Reputation: 566
I have an array of characters in R. Some of the strings have a '(number)' pattern appended to that string. I'm trying to remove this '(number)' string from using regular expressions but cannot figure it out. I can access the rows of all the rows where the string has a whitespace than a character but there must be a way to find these number strings.
dat <- c("Alabama-Birmingham", "Arizona State", "Canisius", "UCF", "George Washington",
"Green Bay", "Iona", "Louisville (7)", "UMass", "Memphis", "Michigan State",
"Milwaukee", "Nebraska", "Niagara", "Northern Kentucky", "Notre Dame (21)",
"Quinnipiac", "Siena", "Tulsa", "Washington State", "Wright State",
"Xavier")
rows <- grep(" (.*)", dat)
fixed <- gsub(" (.*)","",games[rows,])
dat = fixed
Upvotes: 2
Views: 620
Reputation: 886948
We can do this with sub
sub("\\s*\\(.*", "", dat)
#[1] "Alabama-Birmingham" "Arizona State" "Canisius"

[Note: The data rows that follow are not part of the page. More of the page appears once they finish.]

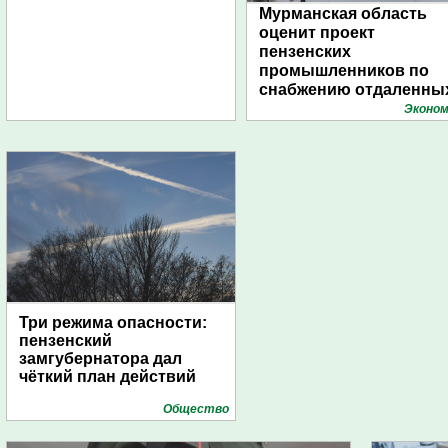
Мурманская область
оценит проект
пензенских
промышленников по
снабжению отдаленны
поселений с помощью
Эконом
дирижаблей
Три режима опасности:
пензенский
замгубернатора дал
чёткий план действий
Общество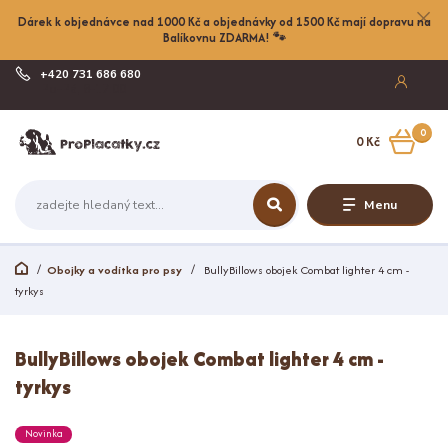
Dárek k objednávce nad 1000 Kč a objednávky od 1500 Kč mají dopravu na
Balíkovnu ZDARMA! 🐾
+420 731 686 680
Po-Pá, 8-17:00
0
0 Kč
Menu
Obojky a vodítka pro psy
BullyBillows obojek Combat lighter 4 cm -
tyrkys
BullyBillows obojek Combat lighter 4 cm -
tyrkys
Novinka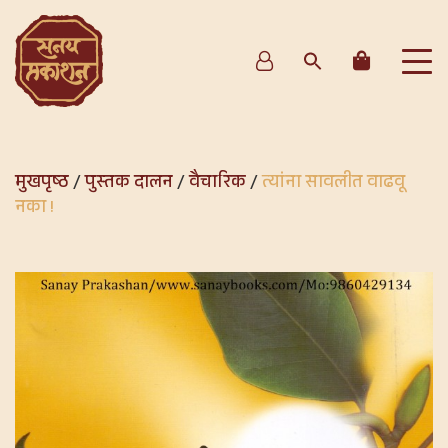
मुखपृष्ठ
/
पुस्तक दालन
/
वैचारिक
/
त्यांना सावलीत वाढवू
नका !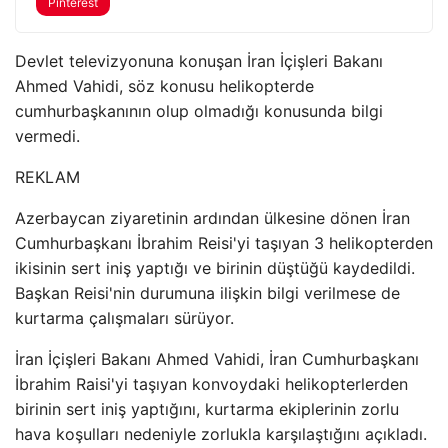
Pinterest
Devlet televizyonuna konuşan İran İçişleri Bakanı
Ahmed Vahidi, söz konusu helikopterde
cumhurbaşkanının olup olmadığı konusunda bilgi
vermedi.
REKLAM
Azerbaycan ziyaretinin ardından ülkesine dönen İran
Cumhurbaşkanı İbrahim Reisi'yi taşıyan 3 helikopterden
ikisinin sert iniş yaptığı ve birinin düştüğü kaydedildi.
Başkan Reisi'nin durumuna ilişkin bilgi verilmese de
kurtarma çalışmaları sürüyor.
İran İçişleri Bakanı Ahmed Vahidi, İran Cumhurbaşkanı
İbrahim Raisi'yi taşıyan konvoydaki helikopterlerden
birinin sert iniş yaptığını, kurtarma ekiplerinin zorlu
hava koşulları nedeniyle zorlukla karşılaştığını açıkladı.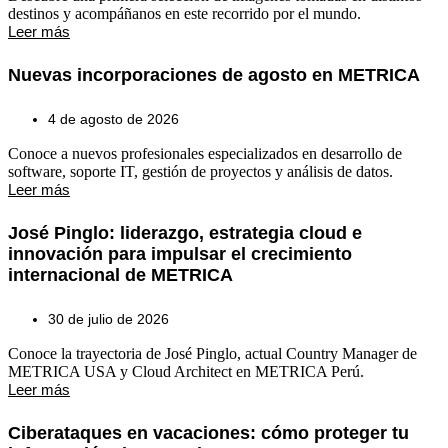
destinos y acompáñanos en este recorrido por el mundo.
Leer más
Nuevas incorporaciones de agosto en METRICA
4 de agosto de 2026
Conoce a nuevos profesionales especializados en desarrollo de
software, soporte IT, gestión de proyectos y análisis de datos.
Leer más
José Pinglo: liderazgo, estrategia cloud e
innovación para impulsar el crecimiento
internacional de METRICA
30 de julio de 2026
Conoce la trayectoria de José Pinglo, actual Country Manager de
METRICA USA y Cloud Architect en METRICA Perú.
Leer más
Ciberataques en vacaciones: cómo proteger tu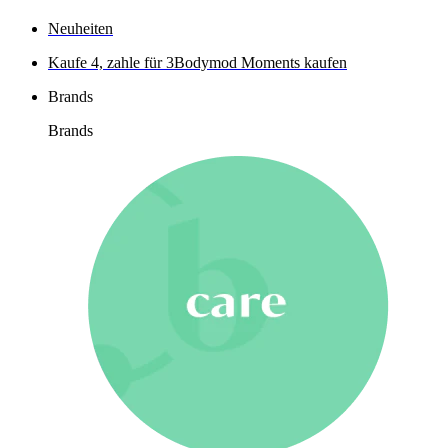
Neuheiten
Kaufe 4, zahle für 3
Bodymod Moments kaufen
Brands
Brands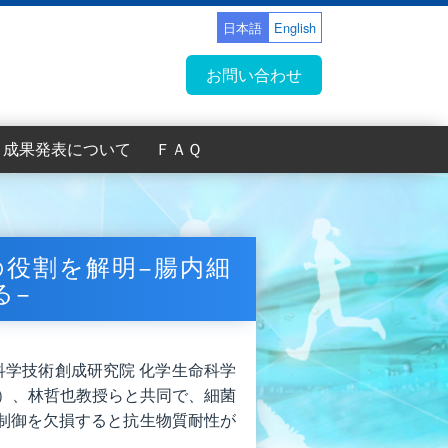
日本語
English
お問い合わせ
成果発表について
ＦＡＱ
（中級者向
（初級者向
（中級者向
（初級者向
（中級者向
（初級者向
題一覧
題一覧
題一覧
題一覧
支援依頼者のかたへ
プレスリリース一覧
支援による成果論文一覧
班員による支援技術高度化のための成果
2021年度第2回支援課題一覧
2021年度第1回支援課題一覧
2020年度第2回支援課題一覧
2020年度第1回支援課題一覧
2019年度支援課題一覧
2018年度支援課題一覧
2017年度支援課題一覧
2016年度支援課題一覧
論文
役割を解明−腸内細
る−
科学技術創成研究院 化学⽣命科学
授）、林哲也教授らと共同で、細菌
の制御を⽋損すると抗⽣物質耐性が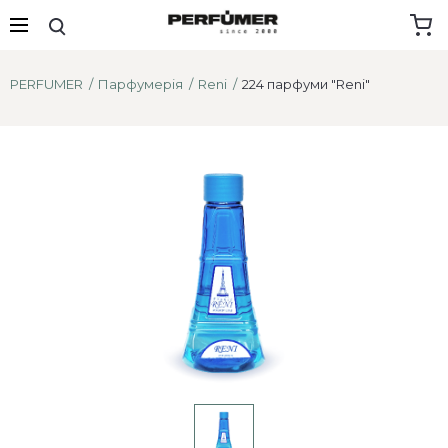
PERFUMER
Парфумерія
Reni
224 парфуми "Reni"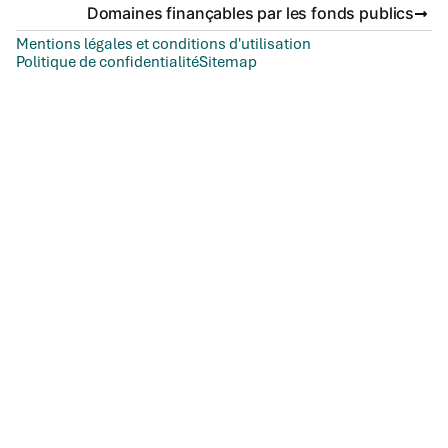
Domaines finançables par les fonds publics
Mentions légales et conditions d'utilisation
Politique de confidentialité
Sitemap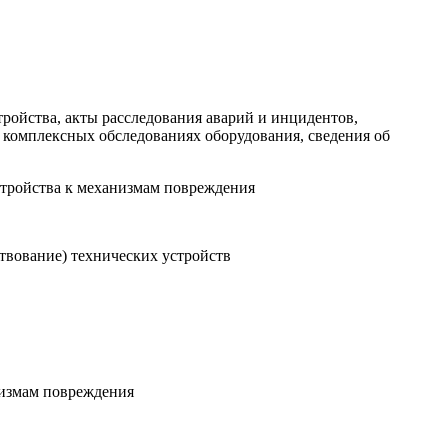
тройства, акты расследования аварий и инцидентов,
о комплексных обследованиях оборудования, сведения об
стройства к механизмам повреждения
ствование) технических устройств
низмам повреждения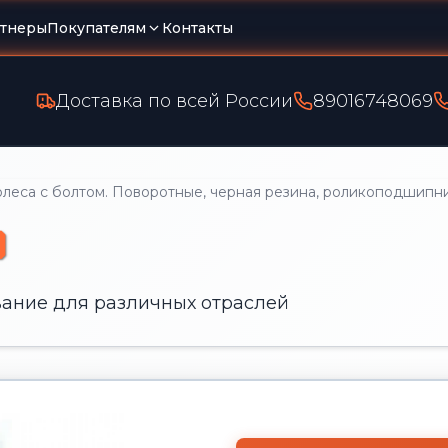
тнеры
Покупателям
Контакты
Доставка по всей России
89016748069
еса с болтом. Поворотные, черная резина, роликоподшипни
)
ание для различных отраслей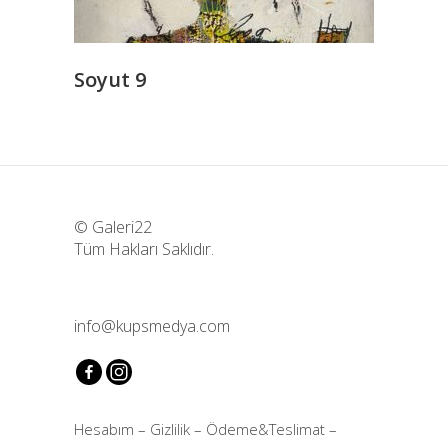
Soyut 9
© Galeri22
Tüm Hakları Saklıdır.
info@kupsmedya.com
Hesabım
–
Gizlilik
–
Ödeme&Teslimat
–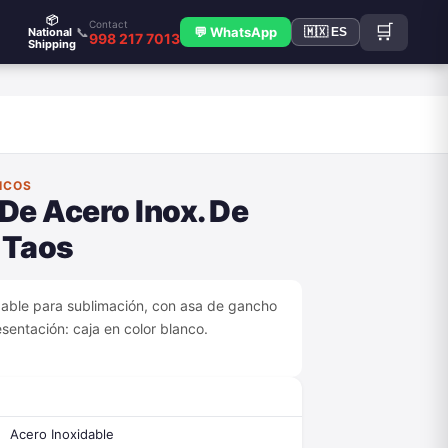
📦
Contact
🛒
📞
💬 WhatsApp
National
🇲🇽 ES
998 217 7013
Shipping
ICOS
De Acero Inox. De
 Taos
dable para sublimación, con asa de gancho
sentación: caja en color blanco.
Acero Inoxidable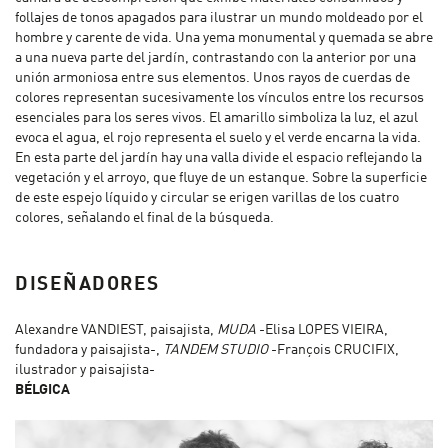
follajes de tonos apagados para ilustrar un mundo moldeado por el
hombre y carente de vida. Una yema monumental y quemada se abre
a una nueva parte del jardín, contrastando con la anterior por una
unión armoniosa entre sus elementos. Unos rayos de cuerdas de
colores representan sucesivamente los vínculos entre los recursos
esenciales para los seres vivos. El amarillo simboliza la luz, el azul
evoca el agua, el rojo representa el suelo y el verde encarna la vida.
En esta parte del jardín hay una valla divide el espacio reflejando la
vegetación y el arroyo, que fluye de un estanque. Sobre la superficie
de este espejo líquido y circular se erigen varillas de los cuatro
colores, señalando el final de la búsqueda.
DISEÑADORES
Alexandre VANDIEST, paisajista,
MUDA
-Elisa LOPES VIEIRA,
fundadora y paisajista-,
TANDEM STUDIO
-François CRUCIFIX,
ilustrador y paisajista-
BÉLGICA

#[4] "UCF" "George Washington" "Green Bay"
#[7] "Iona" "Louisville" "UMass"
#[10] "Memphis" "Michigan State" "Milwaukee"
#[13] "Nebraska" "Niagara" "Northern Kentucky"
#[16] "Notre Dame" "Quinnipiac" "Siena"
#[19] "Tulsa" "Washington State" "Wright State"
#[22] "Xavier"
Upvotes: 1
Reputation: 37641
First, you need to escape the parentheses and it would be good to be more specific about what is inside them
gsub("\\s+\\(\\d+\\)", "", dat)
[1] "Alabama-Birmingham" "Arizona State" "Canisius"
[4] "UCF" "George Washington" "Green Bay"
[7] "Iona" "Louisville" "UMass"
[10] "Memphis" "Michigan State" "Milwaukee"
[13] "Nebraska" "Niagara" "Northern Kentucky"
[16] "Notre Dame" "Quinnipiac" "Siena"
[19] "Tulsa" "Washington State" "Wright State"
[22] "Xavier"
Upvotes: 3